Solo l’imposizione di queste misure, unite allo snellimento delle procedure giudiziarie e all’imposizione di un limite temporale per l’emissione della sentenze, l’eliminazione del terzo grado di giudizio, l’imposizione dell’uso obbligatorio di pre-determinate procedure informatizzate per i protocolli pubblici, forse, solo l’adozione di queste misure ed altre ancora, potrebbe garantire un margine sufficiente per una speranza di cambiamento che sia supportata da una pur minima percentuale di possibilità di riuscita.

Altrimenti, ogni sforzo è vano.

Altrimenti, ci si prende in giro.

In tal caso, sarebbe giusto e doveroso consentire che le due parti inconciliabili ed incompatibili del paese, il nord ed il sud, vadano ognuna per la propria strada, offrendo una uscita democratica e giuridicamente validata per la secessione da questa unità nazionale, ben vista solo fra le righe della carta costituzionale e di uomini delle istituzioni troppo attenti all’interesse del campanile in un ambito di parte in gioco e non di presunta super partes arbitrale.

Ma di incongruenze, sia il meridione d’Italia che il meridione d’Europa ne sono pieni.

Ora, bisognerebbe affrontare questo nodo una volta per tutte, in maniera risolutiva e non procrastinarne l’esame sine die per occultare il problema dei problemi italiano.

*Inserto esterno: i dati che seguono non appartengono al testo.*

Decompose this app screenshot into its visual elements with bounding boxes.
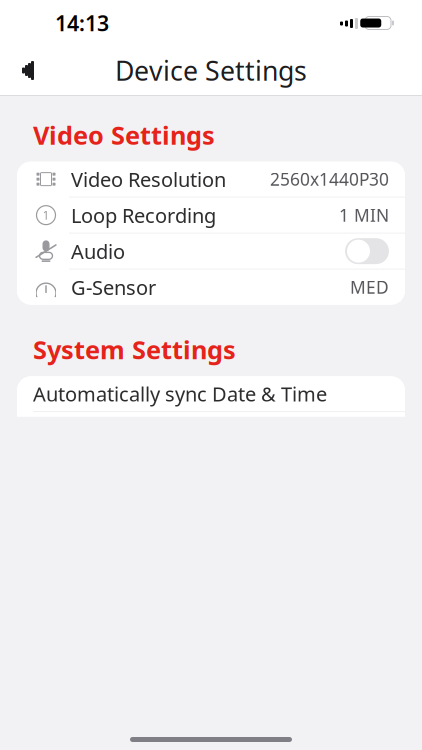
staticText: Video Resolution <box>71 166 226 192</box>
staticText: 1 <box>42 207 50 223</box>
staticText: Loop Recording <box>71 202 216 228</box>
staticText: Automatically sync Date & Time <box>33 380 327 407</box>
staticText: Audio <box>71 238 125 264</box>
staticText: Video Settings <box>33 118 215 152</box>
staticText: MED <box>350 276 389 299</box>
button[interactable]: 1 <box>17 198 405 233</box>
staticText: 14:13 <box>55 9 109 37</box>
button[interactable]: G-Sensor <box>17 270 405 305</box>
staticText: System Settings <box>33 333 236 366</box>
button[interactable]: Back <box>6 48 50 92</box>
button[interactable]: Automatically sync Date & Time <box>17 376 405 411</box>
staticText: 2560x1440P30 <box>270 168 389 191</box>
staticText: G-Sensor <box>71 274 156 300</box>
staticText: Device Settings <box>115 53 307 88</box>
button[interactable]: Video Resolution <box>17 162 405 197</box>
staticText: 1 MIN <box>339 204 389 227</box>
button[interactable]: Audio <box>17 234 405 269</box>
button[interactable]: SD Card free space <box>17 412 405 447</box>
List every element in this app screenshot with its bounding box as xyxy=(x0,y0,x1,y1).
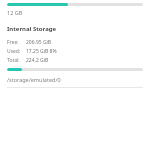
button[interactable]: Internal Storage xyxy=(0,25,150,33)
button[interactable]: Used: xyxy=(7,48,143,55)
staticText: Internal Storage xyxy=(7,25,57,33)
button[interactable]: /storage/emulated/0 xyxy=(0,76,150,83)
staticText: 206.95 GiB xyxy=(26,39,52,46)
staticText: 224.2 GiB xyxy=(26,57,49,64)
button[interactable]: Total: xyxy=(7,57,143,64)
staticText: 17.25 GiB 8% xyxy=(26,48,57,55)
staticText: Free: xyxy=(7,39,19,46)
staticText: Used: xyxy=(7,48,21,55)
staticText: Total: xyxy=(7,57,20,64)
staticText: /storage/emulated/0 xyxy=(7,76,61,83)
staticText: 12 GB xyxy=(7,9,23,16)
button[interactable]: Free: xyxy=(7,39,143,46)
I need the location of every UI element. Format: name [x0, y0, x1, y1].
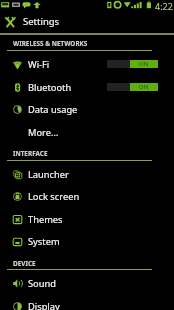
staticText: Bluetooth [28, 81, 72, 94]
staticText: System [28, 235, 60, 248]
staticText: Display [28, 300, 60, 310]
staticText: ON [139, 60, 149, 68]
button[interactable]: Toggle Bluetooth [107, 83, 158, 91]
button[interactable]: Wi-Fi [0, 53, 174, 75]
button[interactable]: Themes [0, 208, 174, 230]
button[interactable]: More… [0, 121, 174, 143]
button[interactable]: Toggle Wi-Fi [107, 60, 158, 68]
staticText: 4:22 [155, 0, 173, 11]
button[interactable]: Display [0, 295, 174, 310]
staticText: Wi-Fi [28, 58, 50, 71]
staticText: Sound [28, 277, 56, 290]
button[interactable]: Sound [0, 272, 174, 294]
button[interactable]: Lock screen [0, 185, 174, 207]
staticText: DEVICE [13, 259, 36, 268]
button[interactable]: Data usage [0, 98, 174, 120]
button[interactable]: Bluetooth [0, 76, 174, 98]
button[interactable]: System [0, 230, 174, 252]
staticText: Settings [23, 15, 60, 28]
staticText: Themes [28, 213, 63, 226]
staticText: INTERFACE [13, 149, 48, 158]
staticText: Launcher [28, 168, 69, 181]
staticText: More… [28, 126, 59, 139]
staticText: WIRELESS & NETWORKS [13, 39, 88, 48]
staticText: Data usage [28, 103, 78, 116]
staticText: ON [139, 83, 149, 91]
staticText: Lock screen [28, 190, 80, 203]
button[interactable]: Settings [0, 0, 174, 32]
button[interactable]: Launcher [0, 163, 174, 185]
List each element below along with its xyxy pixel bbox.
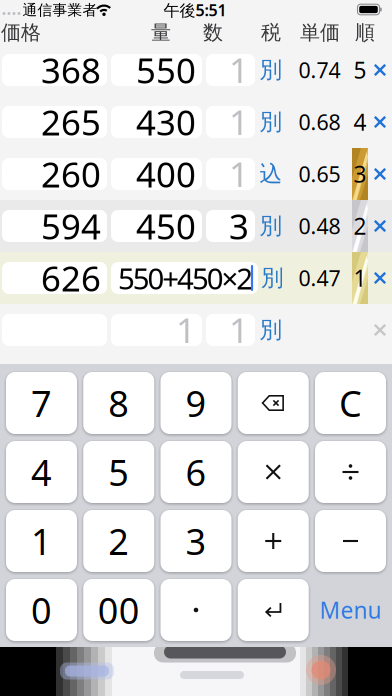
staticText: 550: [136, 47, 196, 93]
staticText: 5: [108, 448, 129, 496]
staticText: 550+450×2: [118, 258, 251, 298]
staticText: 0.68: [298, 108, 340, 136]
staticText: 0.48: [298, 212, 340, 240]
button[interactable]: 確定: [238, 579, 309, 641]
staticText: 8: [108, 379, 129, 427]
staticText: 3: [186, 517, 206, 565]
staticText: 5: [354, 55, 366, 85]
staticText: 4: [31, 448, 52, 496]
staticText: C: [339, 379, 362, 427]
staticText: 数: [203, 20, 223, 45]
button[interactable]: 別: [258, 252, 287, 304]
button[interactable]: Menu: [315, 579, 386, 641]
staticText: 430: [136, 99, 196, 145]
staticText: 260: [41, 151, 101, 197]
button[interactable]: 00: [83, 579, 154, 641]
staticText: 1: [354, 263, 366, 293]
button[interactable]: 価格: [2, 262, 107, 294]
staticText: 通信事業者: [22, 1, 98, 19]
staticText: 価格: [1, 20, 41, 45]
button[interactable]: 割る: [315, 441, 386, 503]
button[interactable]: 込: [255, 148, 287, 200]
button[interactable]: 数: [206, 158, 255, 190]
button[interactable]: 足す: [238, 510, 309, 572]
button[interactable]: 量: [111, 158, 202, 190]
staticText: 1: [176, 307, 196, 353]
button[interactable]: 小数点: [160, 579, 232, 641]
staticText: 込: [260, 160, 282, 188]
button[interactable]: 別: [255, 44, 287, 96]
button[interactable]: 削除: [238, 372, 309, 434]
staticText: 午後5:51: [164, 0, 226, 21]
button[interactable]: 5: [83, 441, 154, 503]
button[interactable]: 掛ける: [238, 441, 309, 503]
button[interactable]: 6: [160, 441, 232, 503]
button[interactable]: 数: [206, 106, 255, 138]
button[interactable]: 9: [160, 372, 232, 434]
staticText: Menu: [320, 595, 382, 625]
staticText: 順: [355, 20, 375, 45]
staticText: 0: [31, 586, 52, 634]
button[interactable]: 量: [111, 314, 202, 346]
button[interactable]: 別: [255, 200, 287, 252]
button[interactable]: 別: [255, 304, 287, 356]
button[interactable]: 価格: [2, 106, 107, 138]
button[interactable]: 4: [6, 441, 77, 503]
staticText: 368: [41, 47, 101, 93]
staticText: 1: [229, 99, 249, 145]
staticText: 3: [229, 203, 249, 249]
button[interactable]: 3: [160, 510, 232, 572]
button[interactable]: 数: [206, 210, 255, 242]
button[interactable]: 量: [111, 106, 202, 138]
staticText: 626: [41, 255, 101, 301]
staticText: 00: [98, 586, 140, 634]
button[interactable]: 量: [111, 262, 258, 294]
button[interactable]: 引く: [315, 510, 386, 572]
button[interactable]: 数: [206, 54, 255, 86]
button[interactable]: 価格: [2, 54, 107, 86]
button[interactable]: 価格: [2, 158, 107, 190]
button[interactable]: 0: [6, 579, 77, 641]
button[interactable]: 行を削除: [368, 252, 392, 304]
button[interactable]: 行を削除: [368, 96, 392, 148]
button[interactable]: 1: [6, 510, 77, 572]
staticText: 1: [229, 151, 249, 197]
staticText: 2: [108, 517, 129, 565]
button[interactable]: 行を削除: [368, 304, 392, 356]
button[interactable]: C: [315, 372, 386, 434]
staticText: 税: [261, 20, 281, 45]
staticText: 0.47: [298, 264, 340, 292]
staticText: 9: [186, 379, 206, 427]
button[interactable]: 行を削除: [368, 200, 392, 252]
staticText: 450: [136, 203, 196, 249]
button[interactable]: 2: [83, 510, 154, 572]
button[interactable]: 行を削除: [368, 148, 392, 200]
staticText: 量: [151, 20, 171, 45]
staticText: 1: [31, 517, 52, 565]
button[interactable]: 8: [83, 372, 154, 434]
button[interactable]: 行を削除: [368, 44, 392, 96]
staticText: 1: [229, 307, 249, 353]
button[interactable]: 価格: [2, 210, 107, 242]
staticText: 6: [186, 448, 206, 496]
staticText: 0.74: [298, 56, 340, 84]
staticText: 7: [31, 379, 52, 427]
staticText: 別: [260, 56, 282, 84]
staticText: 400: [136, 151, 196, 197]
staticText: 2: [354, 211, 366, 241]
staticText: 3: [354, 159, 366, 189]
staticText: 別: [260, 316, 282, 344]
staticText: 4: [354, 107, 366, 137]
staticText: 594: [41, 203, 101, 249]
button[interactable]: 7: [6, 372, 77, 434]
button[interactable]: 量: [111, 210, 202, 242]
button[interactable]: 数: [206, 314, 255, 346]
staticText: 0.65: [298, 160, 340, 188]
button[interactable]: 別: [255, 96, 287, 148]
staticText: 別: [260, 108, 282, 136]
staticText: 1: [229, 47, 249, 93]
button[interactable]: 量: [111, 54, 202, 86]
staticText: 265: [41, 99, 101, 145]
staticText: 別: [261, 264, 284, 292]
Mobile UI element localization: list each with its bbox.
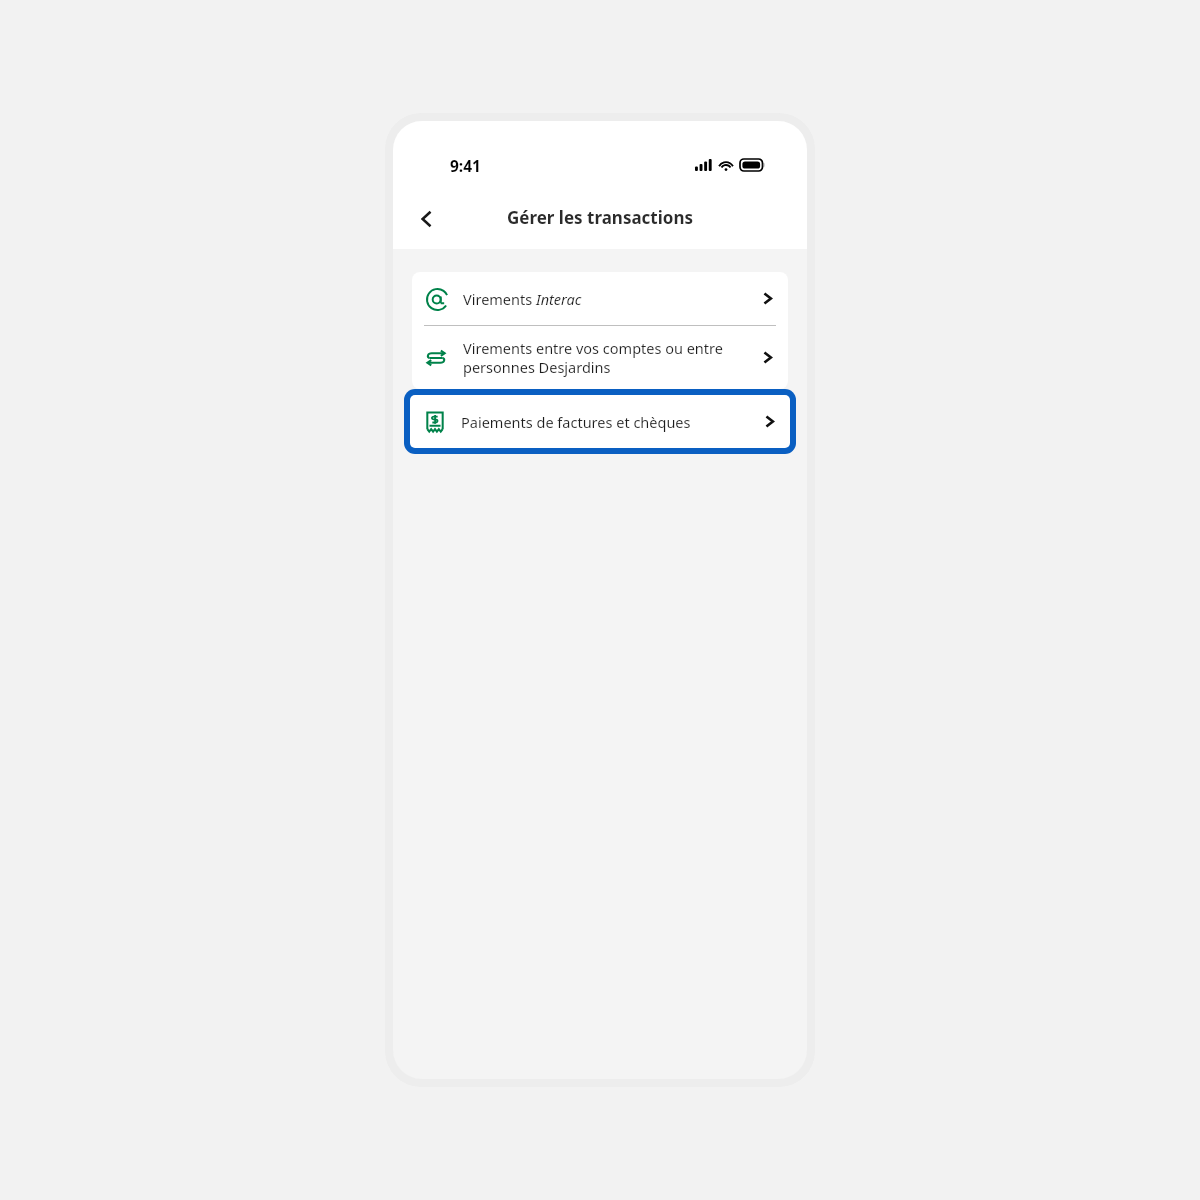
staticText: 9:41 [450, 155, 481, 176]
staticText: Virements Interac [463, 289, 582, 309]
button[interactable]: Paiements de factures et chèques [410, 395, 790, 448]
staticText: Gérer les transactions [393, 206, 807, 229]
button[interactable]: Back [407, 199, 447, 239]
button[interactable]: Paiements de factures et chèques [404, 389, 796, 454]
staticText: Virements entre vos comptes ou entre per… [463, 338, 751, 377]
staticText: Paiements de factures et chèques [461, 412, 691, 432]
button[interactable]: Virements Interac [412, 272, 788, 325]
button[interactable]: Virements entre vos comptes ou entre per… [412, 326, 788, 389]
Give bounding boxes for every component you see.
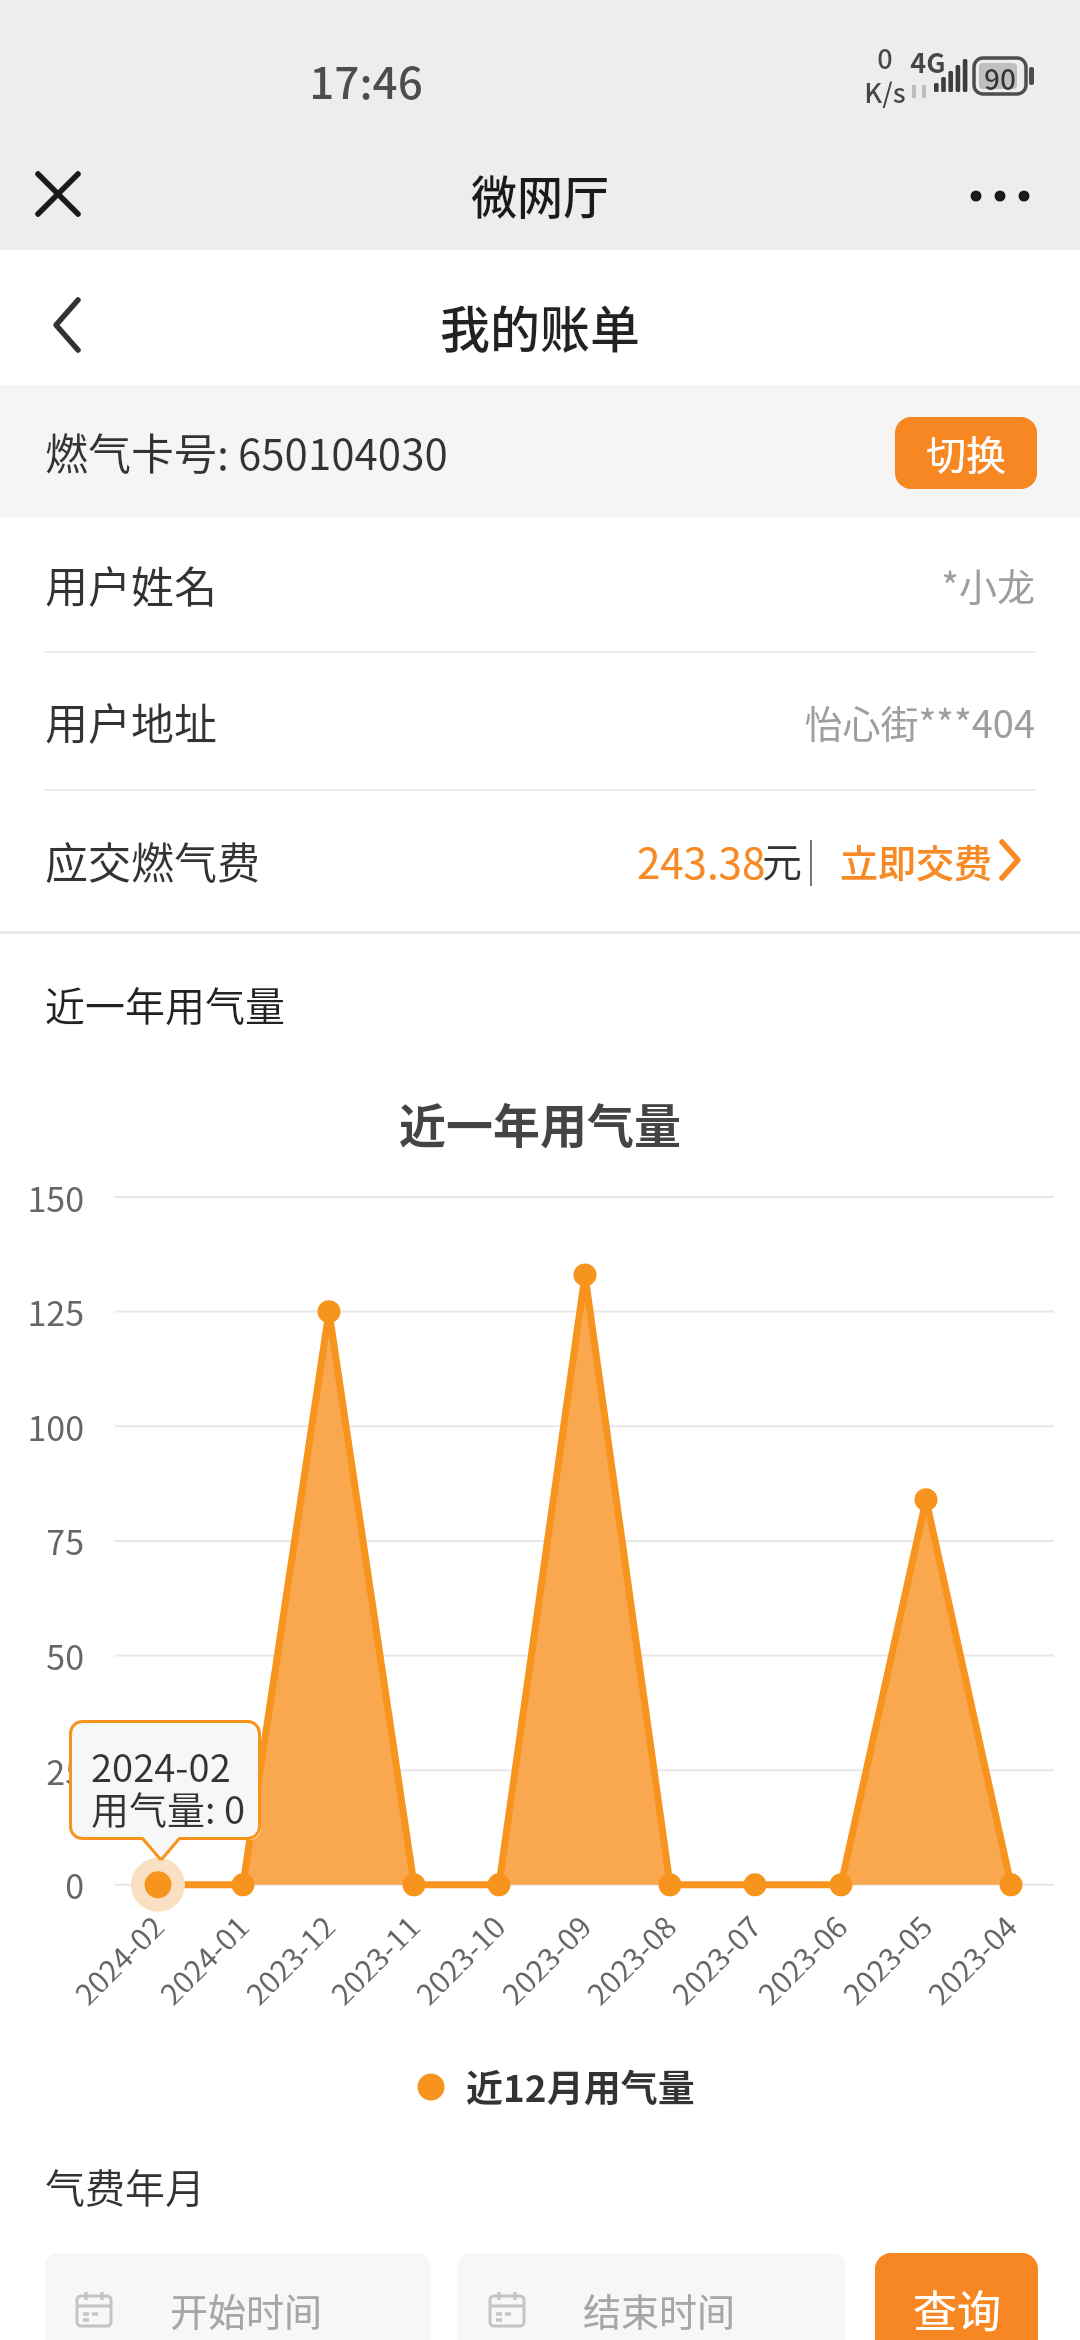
staticText: 元 (762, 831, 802, 889)
staticText: 75 (46, 1516, 84, 1565)
button[interactable] (950, 160, 1050, 230)
staticText: 2023-06 (746, 1905, 849, 2008)
staticText: 90 (984, 58, 1016, 94)
staticText: 切换 (926, 424, 1006, 482)
staticText: 2023-11 (320, 1905, 422, 2008)
staticText: 4G (910, 42, 946, 74)
staticText: 50 (46, 1631, 84, 1680)
staticText: 近一年用气量 (399, 1088, 681, 1152)
staticText: 用户姓名 (45, 553, 217, 615)
staticText: 150 (27, 1173, 84, 1222)
staticText: 开始时间 (170, 2282, 323, 2337)
staticText: 2023-10 (404, 1905, 507, 2008)
staticText: 近一年用气量 (45, 975, 285, 1033)
button[interactable]: 查询 (875, 2253, 1038, 2340)
button[interactable] (990, 830, 1035, 890)
staticText: *小龙 (941, 557, 1035, 612)
staticText: 燃气卡号: (45, 420, 229, 482)
button[interactable]: 切换 (895, 417, 1037, 489)
staticText: 17:46 (309, 48, 423, 104)
staticText: 用气量: 0 (91, 1780, 246, 1828)
staticText: 2023-12 (234, 1905, 337, 2008)
staticText: 2023-09 (490, 1905, 593, 2008)
button[interactable]: 开始时间 (45, 2253, 430, 2340)
staticText: 立即交费 (840, 833, 993, 888)
staticText: 2023-05 (832, 1905, 934, 2008)
staticText: 2024-01 (148, 1905, 251, 2008)
button[interactable] (20, 156, 96, 232)
staticText: 2024-02 (64, 1905, 166, 2008)
staticText: 2024-02 (91, 1738, 231, 1786)
staticText: 125 (27, 1287, 84, 1336)
staticText: 650104030 (238, 421, 448, 482)
staticText: 查询 (913, 2277, 1001, 2340)
staticText: 0 (877, 38, 893, 72)
staticText: 2023-07 (660, 1905, 763, 2008)
staticText: 2023-08 (576, 1905, 678, 2008)
staticText: 微网厅 (471, 161, 609, 228)
staticText: 100 (27, 1402, 84, 1451)
staticText: K/s (864, 72, 906, 108)
staticText: 用户地址 (45, 690, 217, 752)
staticText: 气费年月 (45, 2157, 205, 2215)
button[interactable] (30, 288, 106, 364)
staticText: 应交燃气费 (45, 829, 260, 891)
staticText: 怡心街***404 (804, 694, 1035, 749)
button[interactable] (620, 795, 1035, 925)
staticText: 25 (46, 1746, 84, 1795)
staticText: 近12月用气量 (466, 2059, 695, 2113)
staticText: 243.38 (637, 830, 766, 891)
staticText: 2023-04 (916, 1905, 1019, 2008)
staticText: 0 (65, 1860, 84, 1909)
staticText: 我的账单 (440, 290, 640, 362)
staticText: 结束时间 (583, 2282, 736, 2337)
button[interactable]: 结束时间 (458, 2253, 845, 2340)
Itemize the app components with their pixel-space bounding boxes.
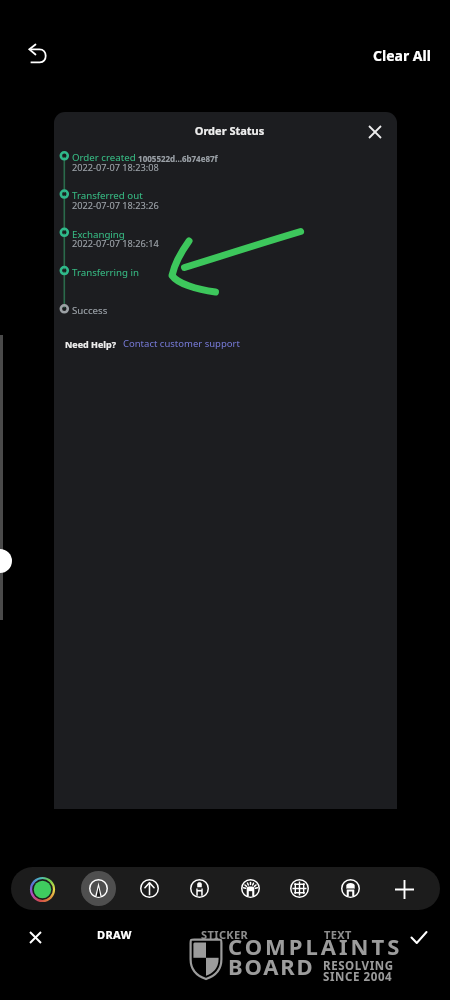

Oppure, bisogna prepararsi a pagare il prezzo di una politica istituzionale unitaria che venga rifiutata da una parte secessionista del popolo sovrano, ovvero arrendersi alla continua emorragia secessionista di forze economiche, di uomini, di donne, di famiglie e di aziende italiane che fuggono continuamente all’estero, in cerca di un rifugio che protegga dalla ingiusta pressione usuraia ed estorsiva delle mafie da un canto e dalla insostenibile corruzione politico-burocratica dall’altro.

Con la libertà di scelta e d il diritto all’autodeterminazione dei popoli non si scherza.

Bisogna decidere, Ora o Mai Più:

Liberi per sempre o Schiavi di questa Roma contemporanea, per sempre.